If you ask me, albums like this and Lucid Dreaming’s The Chronicles, Part I are something rather niche. They’re not really your typical power metal experience, and are more along the lines of a fantasy novel set to metal. How do these differ from other band works that I’ve called out? Well, the specific casting of guest vocalists for particular characters, for one. What about Dragonland’s Under The Grey Banner? Well, this comparison has some merit, but even that album is only Heidgert and one guest, and focuses upon individual chapters and feelings rather than the vast, flowing scope explored within single tracks by Bane Of Winterstorm. Lorenguard’s Eve Of Corruption may be nearer the mark, but it’s still quite clearly divided into highly distinct individual songs, instead of Bane’s longer, narrative approach. Where am I going with this? Well, I suppose I’m suggesting that we may be witnessing the emergence of a new trend in power metal: a twist on the old Symphony Of Enchanted Lands formula, where music was first, and story a rather distant second. For Bane Of Winterstorm, the two are of equal import.

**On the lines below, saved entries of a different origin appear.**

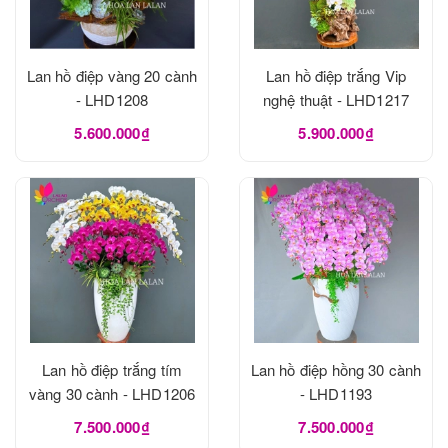
Lan hồ điệp vàng 20 cành
Lan hồ điệp trắng Vip
- LHD1208
nghệ thuật - LHD1217
5.600.000₫
5.900.000₫
Lan hồ điệp trắng tím
Lan hồ điệp hồng 30 cành
vàng 30 cành - LHD1206
- LHD1193
7.500.000₫
7.500.000₫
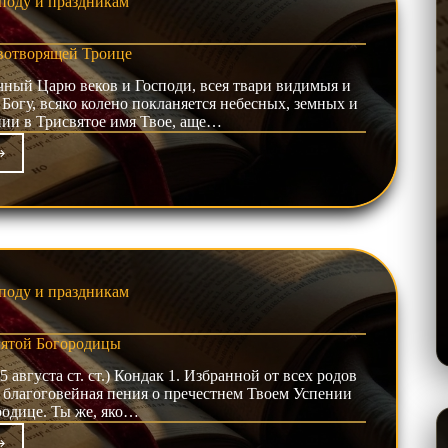
поду и праздникам
вотворящей Троице
 Ца­рю ве­ков и Гос­по­ди, всея тва­ри ви­ди­мыя и
­гу, всяко колено покланяется не­бес­ных, зем­ных и
еннии в Трисвятое имя Твое, аще…
фист
святой
отворящей
ице
поду и праздникам
ятой Богородицы
5 августа ст. ст.) Кондак 1. Из­бранной от всех ро­дов
 бла­го­го­вейная пения о пре­чест­нем Твоем Успении
­роди­це. Ты же, яко…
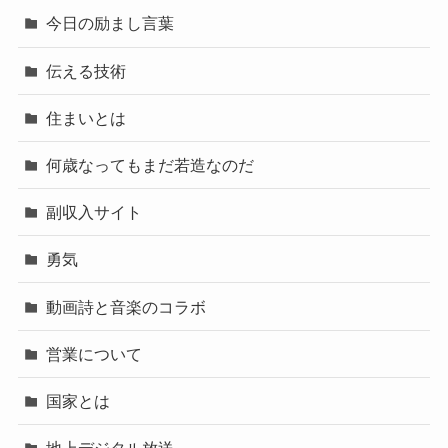
今日の励まし言葉
伝える技術
住まいとは
何歳なってもまだ若造なのだ
副収入サイト
勇気
動画詩と音楽のコラボ
営業について
国家とは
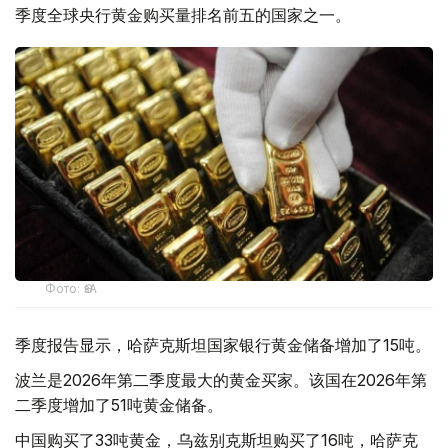
季度全球央行黄金购买量排名前五的国家之一。
Фото: ӨзА
季度报告显示，哈萨克斯坦国家银行黄金储备增加了15吨。
波兰是2026年第二季度最大的黄金买家。该国在2026年第
二季度增加了51吨黄金储备。
中国购买了33吨黄金，乌兹别克斯坦购买了16吨，哈萨克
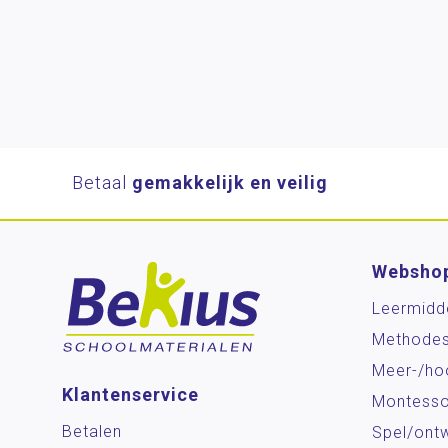
Betaal
gemakkelijk en veilig
Websho
Leermidd
Methode
Meer-/ho
Klantenservice
Montesso
Betalen
Spel/ontw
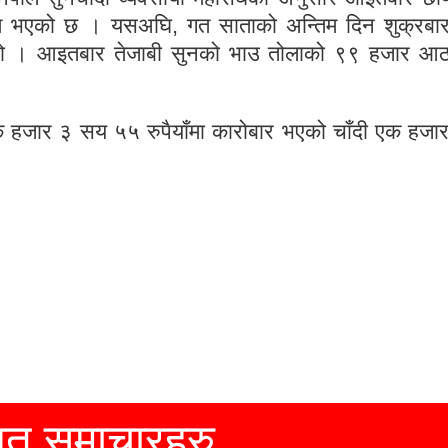
म भएको छ । यसअघि, गत साताको अन्तिम दिन शुक्रबार
यो । आइतबार तेजाबी सुनको भाउ तोलाको ९९ हजार आ
एक हजार ३ सय ५५ रुपैयाँमा कारोबार भएको चाँदी एक हजा
धित समाचारहरु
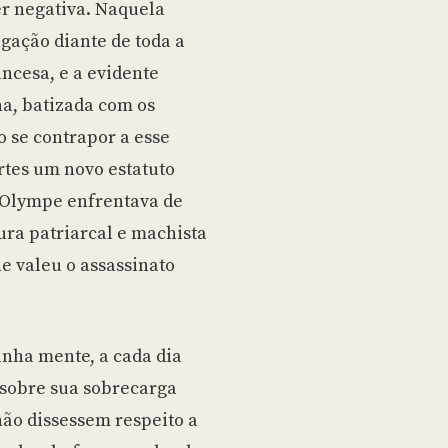
r negativa. Naquela
agação diante de toda a
ncesa, e a evidente
a, batizada com os
 se contrapor a esse
rtes um novo estatuto
 Olympe enfrentava de
ura patriarcal e machista
e valeu o assassinato
inha mente, a cada dia
sobre sua sobrecarga
ão dissessem respeito a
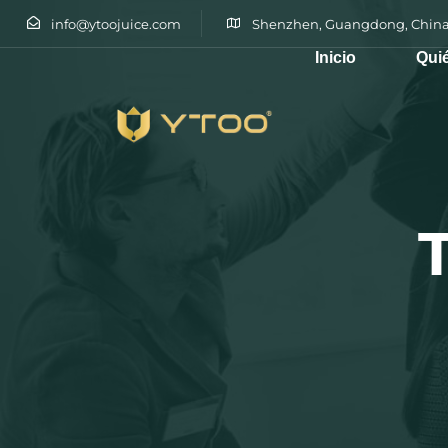
info@ytoojuice.com
Shenzhen, Guangdong, China
Inicio
Qui
Escribe y pulsa intro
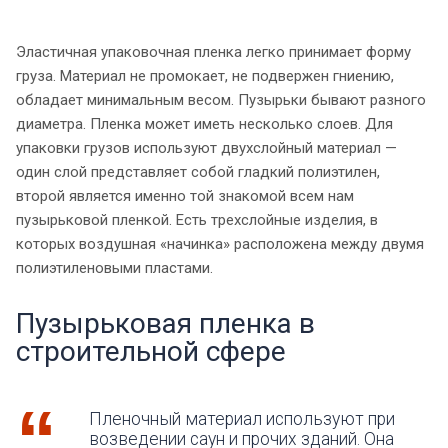
Эластичная упаковочная пленка легко принимает форму
груза. Материал не промокает, не подвержен гниению,
обладает минимальным весом. Пузырьки бывают разного
диаметра. Пленка может иметь несколько слоев. Для
упаковки грузов используют двухслойный материал —
один слой представляет собой гладкий полиэтилен,
второй является именно той знакомой всем нам
пузырьковой пленкой. Есть трехслойные изделия, в
которых воздушная «начинка» расположена между двумя
полиэтиленовыми пластами.
Пузырьковая пленка в
строительной сфере
Пленочный материал используют при
возведении саун и прочих зданий. Она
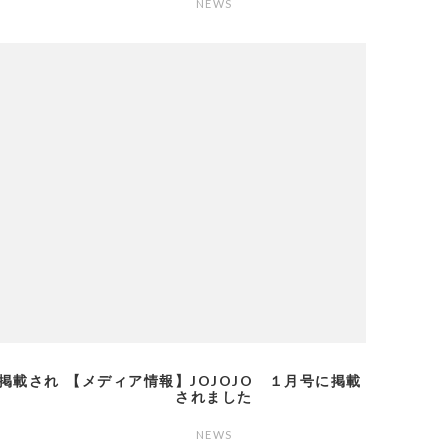
NEWS
に掲載され
【メディア情報】JOJOJO １月号に掲載
されました
NEWS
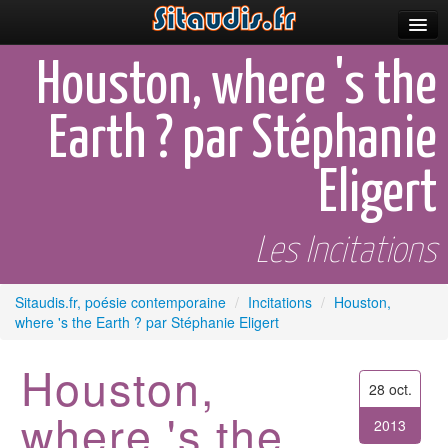
Parutions
Houston, where 's the
Incitations
Earth ? par Stéphanie
Poèmes et fictions
Eligert
Apparitions
Auteurs & poètes
Les Incitations
Célébrations
Sitaudis.fr, poésie contemporaine
/
Incitations
/
Houston,
Prescriptions
where 's the Earth ? par Stéphanie Eligert
Plus
Houston,
28 oct.
where 's the
2013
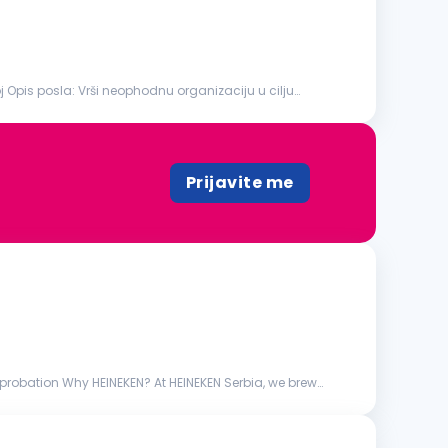
nizaciju u cilju
Prijavite me
robation Why HEINEKEN? At HEINEKEN Serbia, we brew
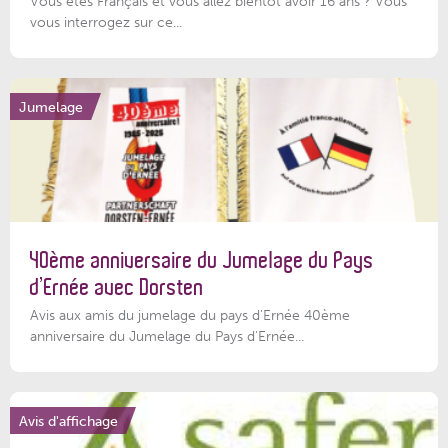
Vous êtes Français et vous allez bientôt avoir 16 ans ? Vous
vous interrogez sur ce...
Jumelage
40ème anniversaire du Jumelage du Pays
d’Ernée avec Dorsten
Avis aux amis du jumelage du pays d'Ernée 40ème
anniversaire du Jumelage du Pays d'Ernée...
Avis d'affichage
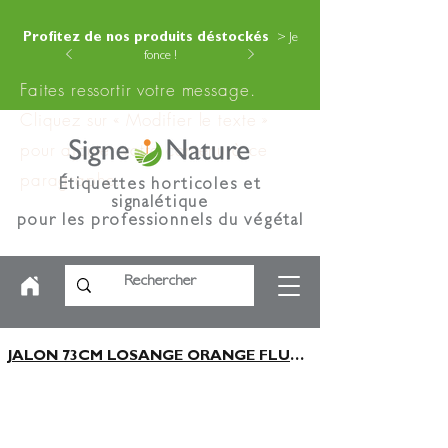
Profitez de nos produits déstockés
> Je
fonce !
Faites ressortir votre message.
Cliquez sur « Modifier le texte »
pour ajouter votre contenu à ce
paragraphe.
Étiquettes horticoles et
signalétique
pour les professionnels du végétal
JALON 73CM LOSANGE ORANGE FLUO x200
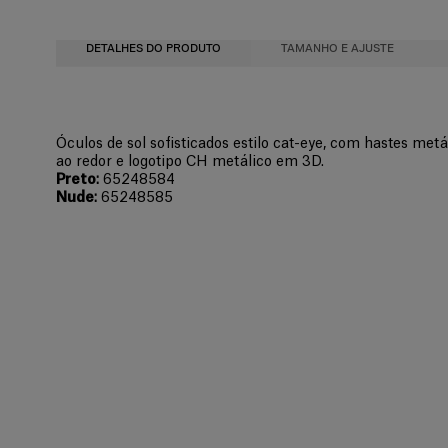
DETALHES DO PRODUTO
TAMANHO E AJUSTE
Lentes com 54 mm de largura
Acetato
Óculos de sol sofisticados estilo cat-eye, com hastes me
Ponte com 18 mm de largura
ao redor e logotipo CH metálico em 3D.
Instruções de lavagem
Hastes com 140 mm de largura
Preto
:
65248584
Nude
:
65248585
Somente limpeza de manchas pontuais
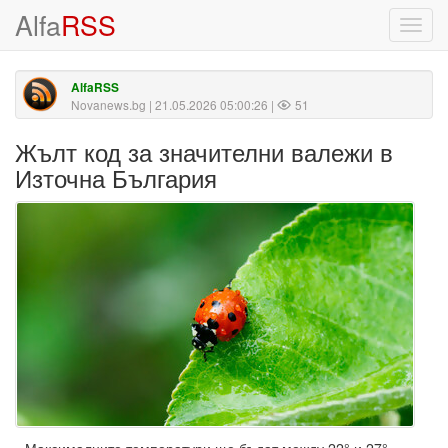
Alfa
RSS
Toggl
navig
AlfaRSS
Novanews.bg
| 21.05.2026 05:00:26 |
51
Жълт код за значителни валежи в
Източна България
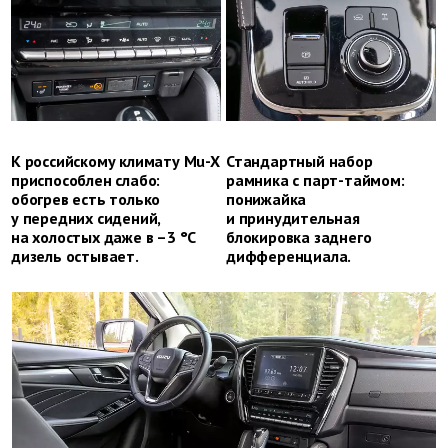
К российскому климату Mu-X
Стандартный набор
приспособлен слабо:
рамника с парт-таймом:
обогрев есть только
понижайка
у передних сидений,
и принудительная
на холостых даже в –3 °C
блокировка заднего
дизель остывает.
дифференциала.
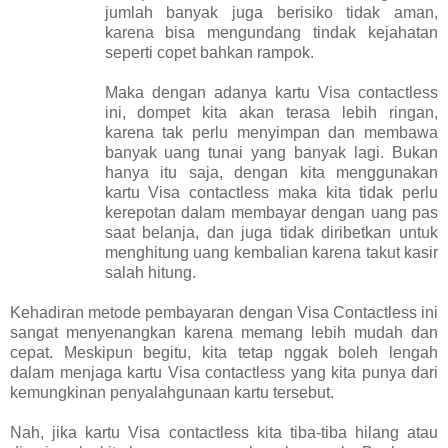
jumlah banyak juga berisiko tidak aman,
karena bisa mengundang tindak kejahatan
seperti copet bahkan rampok.
Maka dengan adanya kartu Visa contactless
ini, dompet kita akan terasa lebih ringan,
karena tak perlu menyimpan dan membawa
banyak uang tunai yang banyak lagi. Bukan
hanya itu saja, dengan kita menggunakan
kartu Visa contactless maka kita tidak perlu
kerepotan dalam membayar dengan uang pas
saat belanja, dan juga tidak diribetkan untuk
menghitung uang kembalian karena takut kasir
salah hitung.
Kehadiran metode pembayaran dengan Visa Contactless ini
sangat menyenangkan karena memang lebih mudah dan
cepat. Meskipun begitu, kita tetap nggak boleh lengah
dalam menjaga kartu Visa contactless yang kita punya dari
kemungkinan penyalahgunaan kartu tersebut.
Nah, jika kartu Visa contactless kita tiba-tiba hilang atau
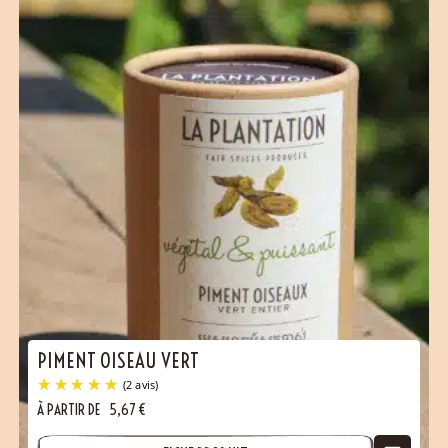
PIMENT OISEAU VERT
À PARTIR DE
5,67
€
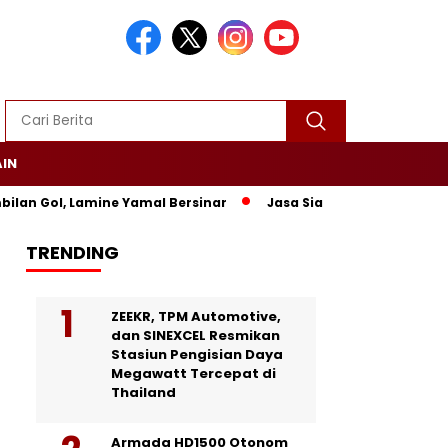
AIN
n Gol, Lamine Yamal Bersinar
Jasa Siaran Pers Persriliscom
TRENDING
ZEEKR, TPM Automotive,
dan SINEXCEL Resmikan
Stasiun Pengisian Daya
Megawatt Tercepat di
Thailand
Armada HD1500 Otonom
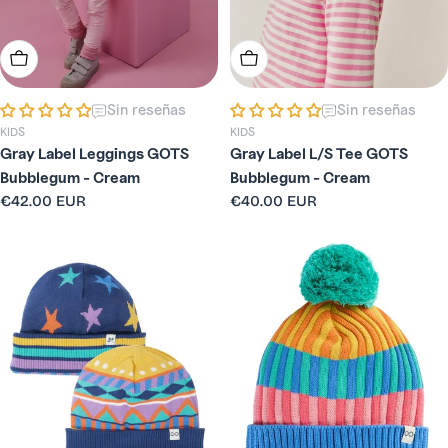
Elige Opciones
Elige Opciones
Sin reseñas
Sin reseñas
KIDS
KIDS
Gray Label Leggings GOTS
Gray Label L/S Tee GOTS
Bubblegum - Cream
Bubblegum - Cream
Precio
€42.00 EUR
Precio
€40.00 EUR
habitual
habitual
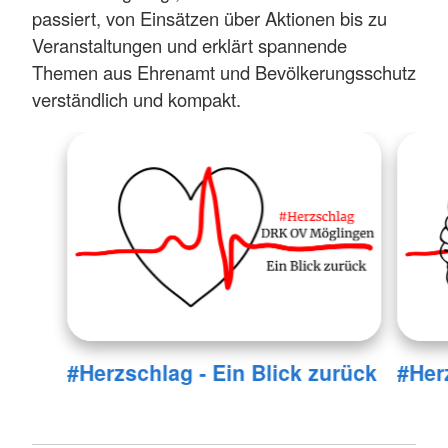
passiert, von Einsätzen über Aktionen bis zu
Veranstaltungen und erklärt spannende
Themen aus Ehrenamt und Bevölkerungsschutz
verständlich und kompakt.
#Herzschlag - Ein Blick zurück
#Herz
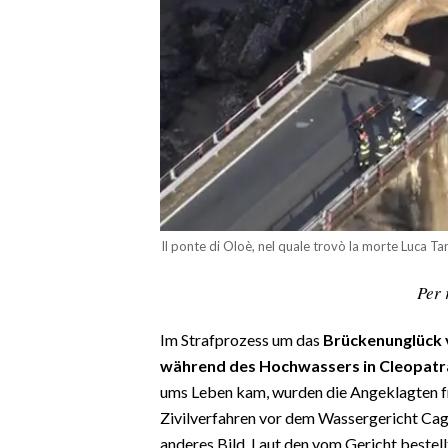
CALCIO
CALCIO REGIONALE
BASKET
VOLLEY
MOTORI
TENNIS
ALTRI SPORT
Il ponte di Oloè, nel quale trovò la morte Luca Tan
CULTURA
Per 
SPETTACOLI
Im Strafprozess um das
Brückenunglück 
GOSSIP
während des Hochwassers in Cleopatr
ums Leben kam, wurden die Angeklagten fr
SARDI NEL MONDO
Zivilverfahren vor dem Wassergericht Cagl
NOTIZIE
anderes Bild. Laut den vom Gericht beste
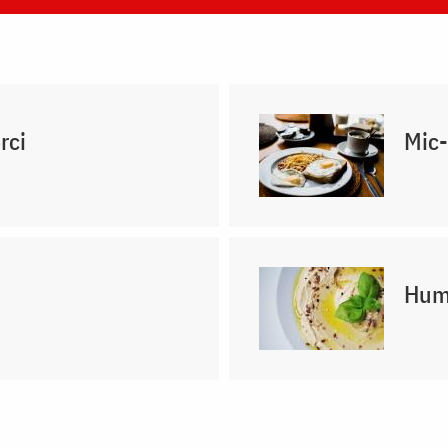
rci
Mic-
Hum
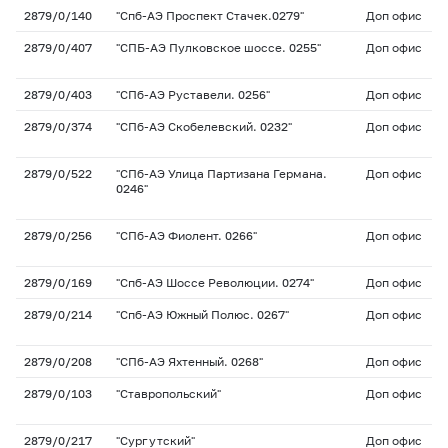
2879/0/140
"Спб-АЭ Проспект Стачек.0279"
Доп офис
2879/0/407
"СПБ-АЭ Пулковское шоссе. 0255"
Доп офис
2879/0/403
"СПб-АЭ Руставели. 0256"
Доп офис
2879/0/374
"СПб-АЭ Скобелевский. 0232"
Доп офис
2879/0/522
"СПб-АЭ Улица Партизана Германа.
Доп офис
0246"
2879/0/256
"СПб-АЭ Фиолент. 0266"
Доп офис
2879/0/169
"Спб-АЭ Шоссе Революции. 0274"
Доп офис
2879/0/214
"Спб-АЭ Южный Полюс. 0267"
Доп офис
2879/0/208
"СПб-АЭ Яхтенный. 0268"
Доп офис
2879/0/103
"Ставропольский"
Доп офис
2879/0/217
"Сургутский"
Доп офис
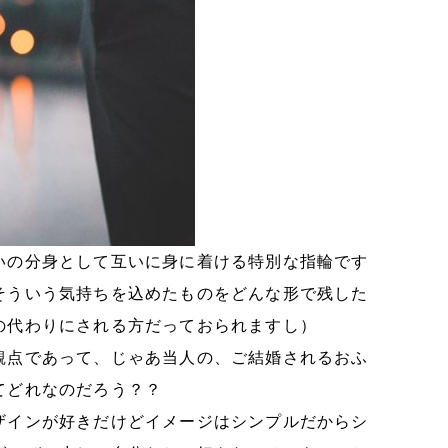
いの分身として互いに身に着ける特別な指輪です
そういう気持ちを込めたものをどんな形で残した
の代わりにされる方だっておられますし）
観点であって、じゃあ当人の、ご結婚されるおふ
てどれなのだろう？？
ザインが好きだけどイメージはシンプルだからシ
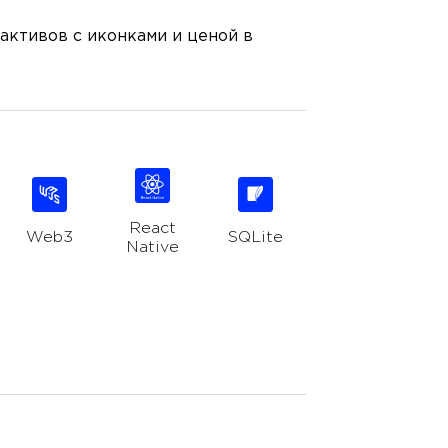
активов с иконками и ценой в
React
Web3
SQLite
Native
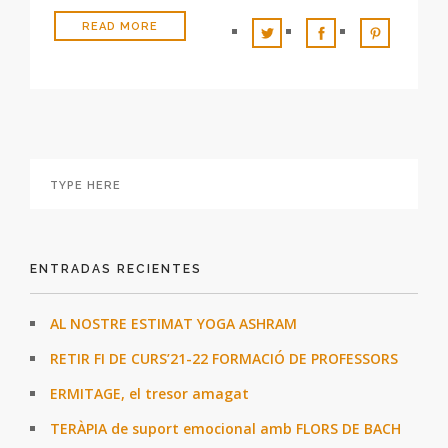
READ MORE
ENTRADAS RECIENTES
AL NOSTRE ESTIMAT YOGA ASHRAM
RETIR FI DE CURS’21-22 FORMACIÓ DE PROFESSORS
ERMITAGE, el tresor amagat
TERÀPIA de suport emocional amb FLORS DE BACH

Gone are the days when Arno and I used to fantasize about “another mature fantasy power metal concept album”. Nowadays, it seems that they’re cropping up everywhere that I look. It’s a testament to how power metal has matured over the years (and to the magical power of the internet) that an album like The Last Sons Of Perylin can come as a debut from halfway around the world and wow us with a well-concocted epic that is both undeniably talented and a wholehearted embodiment of the fantasy side of the genre.